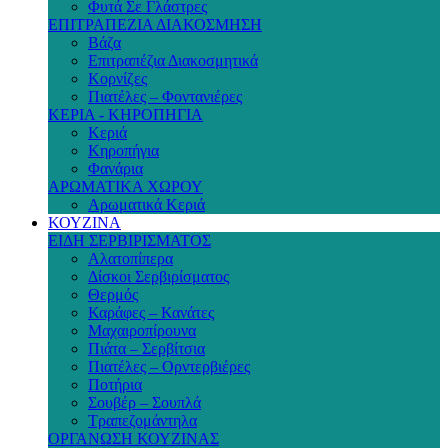
Φυτά Σε Γλάστρες
ΕΠΙΤΡΑΠΕΖΙΑ ΔΙΑΚΟΣΜΗΣΗ
Βάζα
Επιτραπέζια Διακοσμητικά
Κορνίζες
Πιατέλες – Φοντανιέρες
ΚΕΡΙΑ - ΚΗΡΟΠΗΓΙΑ
Κεριά
Κηροπήγια
Φανάρια
ΑΡΩΜΑΤΙΚΑ ΧΩΡΟΥ
Αρωματικά Κεριά
ΚΟΥΖΙΝΑ
ΕΙΔΗ ΣΕΡΒΙΡΙΣΜΑΤΟΣ
Αλατοπίπερα
Δίσκοι Σερβιρίσματος
Θερμός
Καράφες – Κανάτες
Μαχαιροπίρουνα
Πιάτα – Σερβίτσια
Πιατέλες – Ορντερβιέρες
Ποτήρια
Σουβέρ – Σουπλά
Τραπεζομάντηλα
ΟΡΓΑΝΩΣΗ ΚΟΥΖΙΝΑΣ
◆ ◆ ◆ ◆
# What to produce
Copy out each line of the listing that holds the word "Πιατέλες".

# Reply
Πιατέλες – Φοντανιέρες
Πιατέλες – Ορντερβιέρες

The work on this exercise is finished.